What’s in the interests of the ALP as a whole is not necessarily what’s in the personal interest of the inner-city powerbrokers who make the decisions

Charles Richardson, writing in today’s Crikey, gives the ALP some valuable advice on how it should deal with the “threat” of the Greens:

The plain fact is that the election will not be decided in the inner city. It will be decided by Labor versus Coalition contests in marginal seats, and anything that draws Labor’s attention and resources away from them threatens its chances. But the Labor machine’s operators are concentrated overwhelmingly in the inner suburbs, and so perceive the Greens as a much bigger problem than they really are.

Just pause for a second to consider that – it’s a very good point. Whilst, if it wants to win government, Labor needs to look at the Labor/Liberal marginals and concentrate on those, and whilst it will still be able to form government even if it loses some inner city seats to the Greens, the people who are making the decisions within the party can’t be so sanguine about those electorates because they’re the individuals whose specific seats would be lost!

Of course those people would rather the party lost government than that they personally lost their parliamentary entitlements.

Any Labor MP who says the Greens are analogous to the DLP, or “a greater threat … than the Liberal Party”, is either lying through their teeth or has parted company with reality in a big way. As the federal election has just demonstrated, a high Greens vote is more of a problem for the Coalition than for Labor, and on current trends the Greens will soon be threatening inner-suburban Liberal seats as well — a more serious problem for the Liberals, since they are much less likely to win over the Greens as partners in government.

For years now I’ve been criticising the Liberal Party’s spinelessness when it comes to dealing with the Nationals — the way it almost invariably rolls over and capitulates to National Party demands. But Labor’s 2006 strategy represents the opposite extreme of how to deal with a potential junior partner: unrelenting warfare that wastes badly-needed resources and that even on its own terms tends to be counter-productive.

The inner-Melbourne voters (I am one of them) who now support the Greens are less and less responsive to the sort of lurid allegations that people such as Stephen Newnham have been peddling. As Fyfe says, “It’s a bit like a man who says to his wife: ‘You fool! You’ve run off with a dangerous idiot who has hoodwinked you, now come back immediately’!”

Quite. As a lefty voter, I find the ALP’s sudden feigned interest in representing us rather than letting the Greens do it, quite disingenuous. Sadly it is beyond obvious that they don’t actually want to implement any policies with which I agree, or which I think are important – they just want my vote. If I gave it to them, and the Greens went away again, the ALP would go back to completely ignoring me and taking me for granted. Even more than they do now that they’re trying unconvincingly to persuade us back from the Greens.

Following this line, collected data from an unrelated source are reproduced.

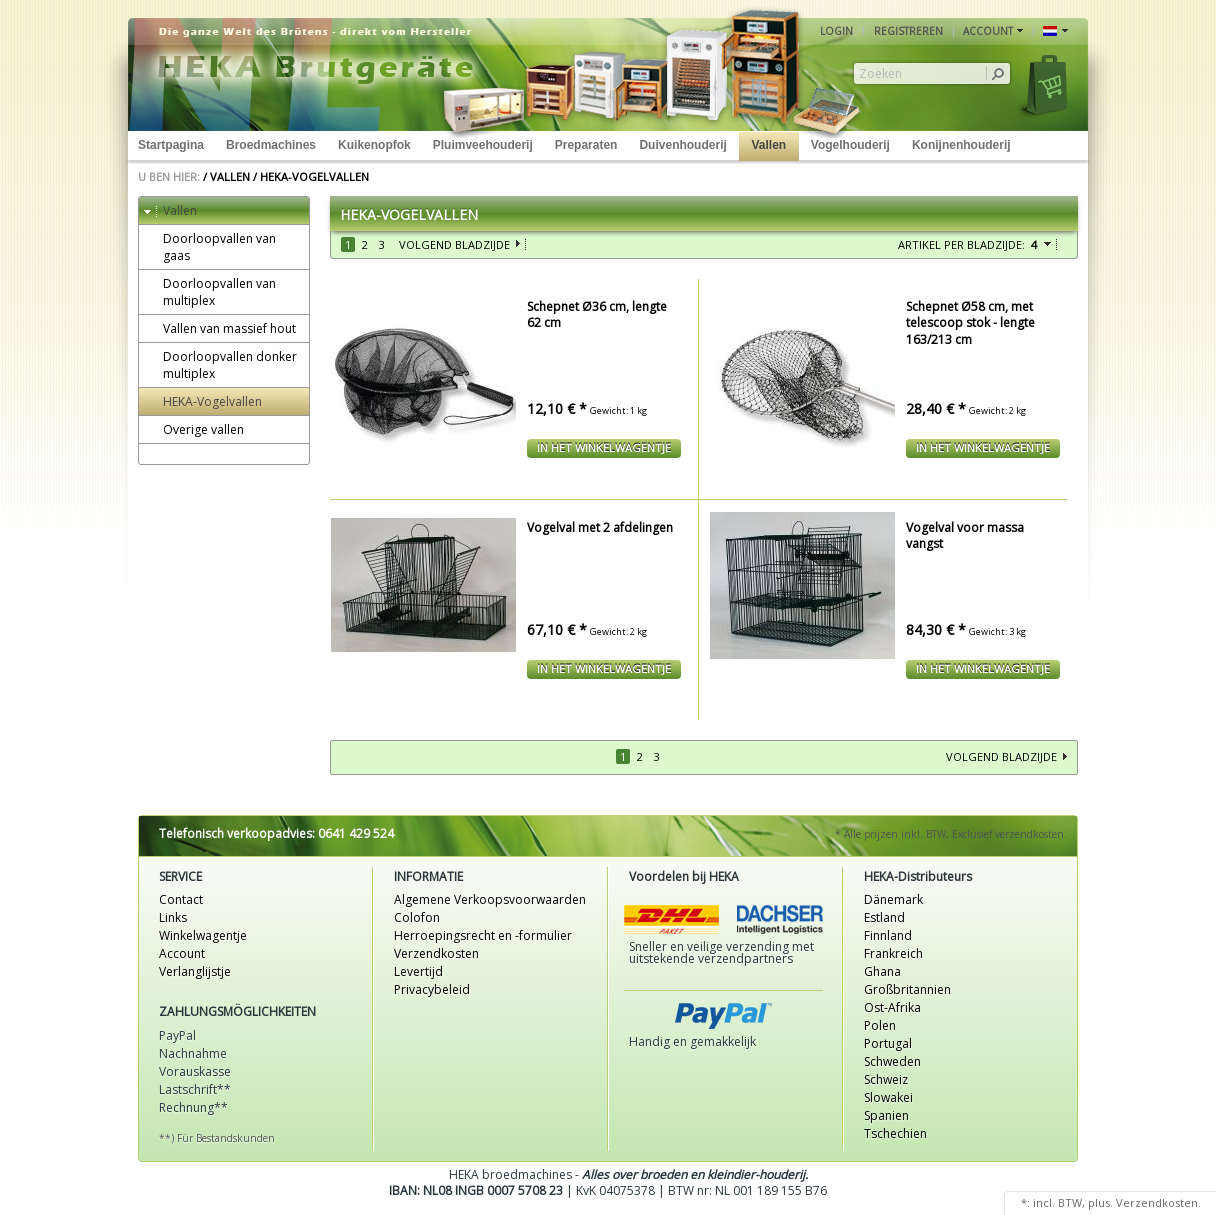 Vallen (768, 145)
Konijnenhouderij (961, 145)
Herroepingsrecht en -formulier (483, 935)
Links (173, 917)
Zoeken (880, 74)
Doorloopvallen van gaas (210, 247)
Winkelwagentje (203, 935)
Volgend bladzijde (454, 244)
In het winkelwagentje (604, 447)
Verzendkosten (436, 953)
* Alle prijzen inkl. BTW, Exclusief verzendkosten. (951, 834)
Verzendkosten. (1158, 1202)
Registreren (908, 31)
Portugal (888, 1043)
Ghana (882, 971)
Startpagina (171, 145)
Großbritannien (907, 989)
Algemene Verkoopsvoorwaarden (490, 899)
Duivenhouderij (682, 145)
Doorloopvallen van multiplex (210, 292)
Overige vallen (194, 429)
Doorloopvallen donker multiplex (220, 365)
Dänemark (893, 899)
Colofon (417, 917)
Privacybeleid (432, 989)
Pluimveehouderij (483, 145)
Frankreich (893, 953)
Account (182, 953)
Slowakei (888, 1097)
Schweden (892, 1061)
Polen (880, 1025)
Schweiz (886, 1079)
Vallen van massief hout (220, 328)
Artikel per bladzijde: (961, 244)
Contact (181, 899)
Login (836, 31)
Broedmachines (271, 145)
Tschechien (895, 1133)
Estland (884, 917)
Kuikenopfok (374, 145)
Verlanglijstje (195, 971)
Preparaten (586, 145)
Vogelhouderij (850, 145)
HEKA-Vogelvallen (314, 176)
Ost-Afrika (892, 1007)
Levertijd (418, 971)
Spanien (886, 1115)
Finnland (888, 935)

Look, Labor, just go and fight with the Liberals for those major party swinging voters. It’s the only thing you’ve ever actually believed in, clearly. Let the Greens mop up your left flank and then negotiate with them in parliament. You’d be doing you, them and us all a huge favour.

One response to “What’s in the interests of the ALP as a whole is not necessarily what’s in the personal interest of the inner-city powerbrokers who make the decisions

  1. There is a lot to be gained by the ALP negotiating with an external party in the public arena. It would certainly do a lot more about the image of “back-room” deals which oh so many people of generation which is slightly older than mine go on about with the ALP all the time (with the assumption that the Liberals never do “back-room” deals, *cough*).